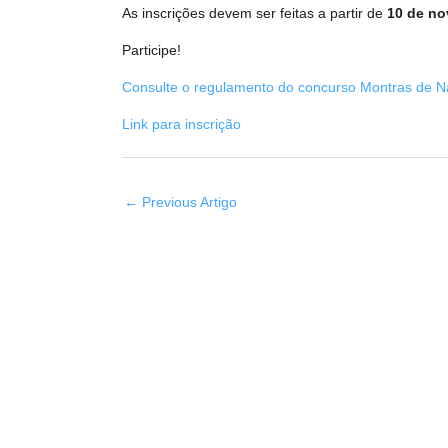
As inscrições devem ser feitas a partir de
10 de n
Participe!
Consulte o regulamento do concurso Montras de N
Link para inscrição
←
Previous Artigo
● ● ●
Output every entry above exactly, minus the pictures.

▶ **RESULT FOR THIS EXERCISE**
As inscrições devem ser feitas a partir de
10 de n
Participe!
Consulte o regulamento do concurso Montras de N
Link para inscrição
←
Previous Artigo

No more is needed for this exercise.